Ok, I’m finding these forums a little confusing in terms of organization, and I hope this is the right place to post, but if it’s not, I’d appreciate it if someone would point me in the right direction.
So, I’ve created a new directory structure from the kaggle images downloaded with kaggle-cli. What I did was: I put them all in a folder called ‘train’, and then divided them into two directories (cats, dogs) according to their filenames. Then I made a cross-validation directory in the same folder where I put ‘train’, and I called it ‘valid’. I put about 20% of the images from ‘train’ into ‘valid’, using the crude method of ‘mv *3.jpg …’, ‘mv *4.jpg …’ to get that division of images. This allowed me to train vgg on those images (in a copy of the original Lesson 1 notebook), and the training went as expected. So far so good!
But I was a bit stumped at the next step. I copied some of the images from the test set into a directory called ‘smalltest’ (‘cp [0-9].jpg …’, copying 10 test images to make a small test), and then I tried to get predictions for those images, but that’s where I faltered. I looked at the example code, and it seems to want to use vgg.predict() on images being fed to it. That seems straightforward, except that I can’t seem to find a way to feed the predict() method images from ‘smalltest’ that doesn’t throw errors!
I even tried:
small_batch = vgg.get_batches(path+'smalltest', batch_size=2) #I used 2 because I keep getting a 'modulo by zero error and I thought lower batch values might fix it, but the error seems independent of this value
for img, label in small_batch:
plots(img, label)
In order to try to have any idea of how to get vgg to take these images in, and of course this fails. It looks like the predict() method should work straightforwardly if I can feed it data in the way it’s expecting, but I am not sure how to do that.
Edit:
I forgot to mention that I’m on a p2 server. I looked around in this forum again and decided to try the test() method as described above. Like this:
batches, preds = vgg.test(path + 'smalltest', batch_size=batch_size)
out = []
for img_path,pred in zip(batches.filenames, preds):
out.append([img_path,pred])
print(out)
(Printing them out as an initial sanity check)

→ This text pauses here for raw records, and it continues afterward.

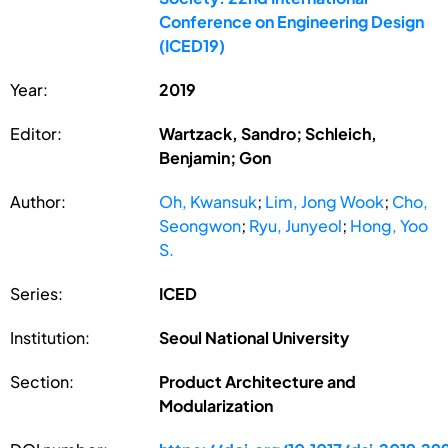
Conference on Engineering Design
(ICED19)
Year:
2019
Editor:
Wartzack, Sandro; Schleich,
Benjamin; Gon
Author:
Oh, Kwansuk
;
Lim, Jong Wook
;
Cho,
Seongwon
;
Ryu, Junyeol
;
Hong, Yoo
S.
Series:
ICED
Institution:
Seoul National University
Section:
Product Architecture and
Modularization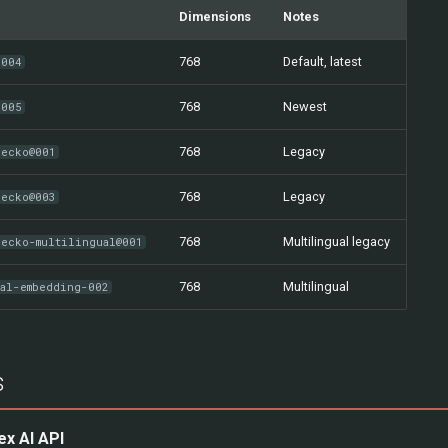
Dimensions
Notes
768
Default, latest
-004
768
Newest
-005
768
Legacy
gecko@001
768
Legacy
gecko@003
768
Multilingual legacy
gecko-multilingual@001
768
Multilingual
ual-embedding-002
s
ex AI API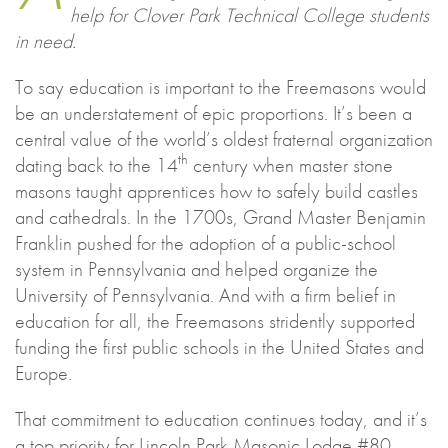
help for Clover Park Technical College students
in need.
To say education is important to the Freemasons would
be an understatement of epic proportions. It’s been a
central value of the world’s oldest fraternal organization
th
dating back to the 14
century when master stone
masons taught apprentices how to safely build castles
and cathedrals. In the 1700s, Grand Master Benjamin
Franklin pushed for the adoption of a public-school
system in Pennsylvania and helped organize the
University of Pennsylvania. And with a firm belief in
education for all, the Freemasons stridently supported
funding the first public schools in the United States and
Europe.
That commitment to education continues today, and it’s
a top priority for Lincoln Park Masonic Lodge #80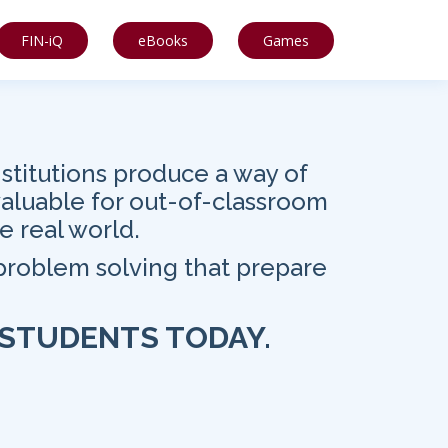
FIN-iQ
eBooks
Games
stitutions produce a way of
valuable for out-of-classroom
e real world.
 problem solving that prepare
 STUDENTS TODAY.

I again got the same error:
Exception in thread Thread-6:
Traceback (most recent call last):
File "/home/ubuntu/anaconda2/lib/python2.7/threading.py", line 801, in __bootstrap_inner
self.run()
File "/home/ubuntu/anaconda2/lib/python2.7/threading.py", line 754, in run
self.__target(*self.__args, **self.__kwargs)

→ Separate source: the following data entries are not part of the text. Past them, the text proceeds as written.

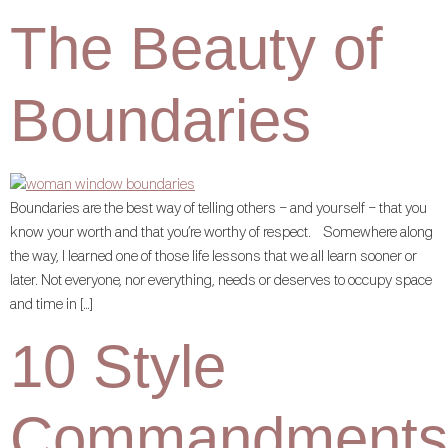
The Beauty of
Boundaries
Boundaries are the best way of telling others – and yourself – that you
know your worth and that you’re worthy of respect. Somewhere along
the way, I learned one of those life lessons that we all learn sooner or
later. Not everyone, nor everything, needs or deserves to occupy space
and time in […]
10 Style
Commandments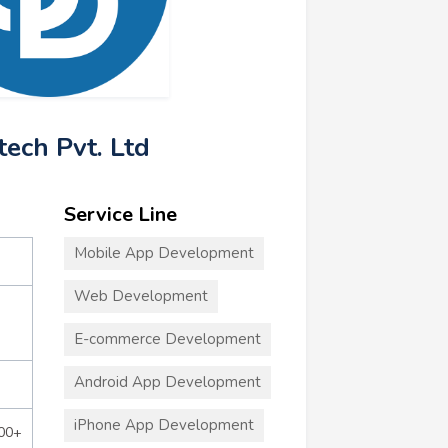
tech Pvt. Ltd
Service Line
Mobile App Development
Web Development
E-commerce Development
Android App Development
iPhone App Development
000+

File "/home/ubuntu/anaconda2/lib/python2.7/site-packages/keras/engine/training.py", line 425, in data_generator_task
generator_output = next(generator)
File "/home/ubuntu/anaconda2/lib/python2.7/site-packages/keras/preprocessing/image.py", line 593, in next
index_array, current_index, current_batch_size = next(self.index_generator)
File "/home/ubuntu/anaconda2/lib/python2.7/site-packages/keras/preprocessing/image.py", line 441, in _flow_index
current_index = (self.batch_index * batch_size) % N
ZeroDivisionError: integer division or modulo by zero
My last hypothesis about this was that it must somehow be because I have too few images in the directory. So I tried it on the ‘test’ directory rather than the ‘smalltest’ directory, and got the same result again. Is this somehow a problem with the Keras version installed?